Mongolian Couple Dies of Bubonic Plague After Eating Raw Marmot Kidney

ARDMORE, PA - JUNE 14: A groundhog is seen on the sixth fairway during Round Two of the 113th U.S. Open at Merion Golf Club on June 14, 2013 in Ardmore, Pennsylvania. (Photo by Ross Kinnaird/Getty Images)
Ross Kinnaird/Getty Images

Nine tourists were left stranded in a remote region of Mongolia after an unidentified local couple died from the bubonic plague.

The ethnically Kazakh couple died on May 1 after ingesting raw marmot kidney — traditionally believed to have health benefits, according to Ulaanbaatar’s World Health Organization spokesperson Ariuntuya Ochirpurev.

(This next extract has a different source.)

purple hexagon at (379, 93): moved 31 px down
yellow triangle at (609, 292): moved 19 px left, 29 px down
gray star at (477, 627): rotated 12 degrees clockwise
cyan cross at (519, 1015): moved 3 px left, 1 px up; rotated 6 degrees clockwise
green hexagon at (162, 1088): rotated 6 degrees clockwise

Dr. N. Tsogbadrakh, director of Mongolia’s National Center for Zoonotic Dermatology and Medicine, said that the husband hunted and harvested the large rodent for his and his wife’s use.

Unfortunately, marmots are known carriers of Yersinia pestis, the bacterium that culled Europe as the “Black Death” in the middle ages. Once contracted by humans, it is extremely contagious and can be spread by coughing.

After their deaths, a six-day quarantine locked down the area, preventing nine tourists from Germany, Russia, and Switzerland from leaving. They, as well as 24-year-old American Peace Corps volunteer Sebastian Pique, were invited to the governor’s office on Friday to have the situation explained.

“After the quarantine [was announced], not many people — even locals — were in the streets for fear of catching the disease,” Pique said. Fortunately, as no other cases have been reported, the quarantine is expected to lift on Monday.

According to the U.S. National Center for Zoonotic Disease, one person in Mongolia dies from the plague each year — mostly from observing this cultural tradition.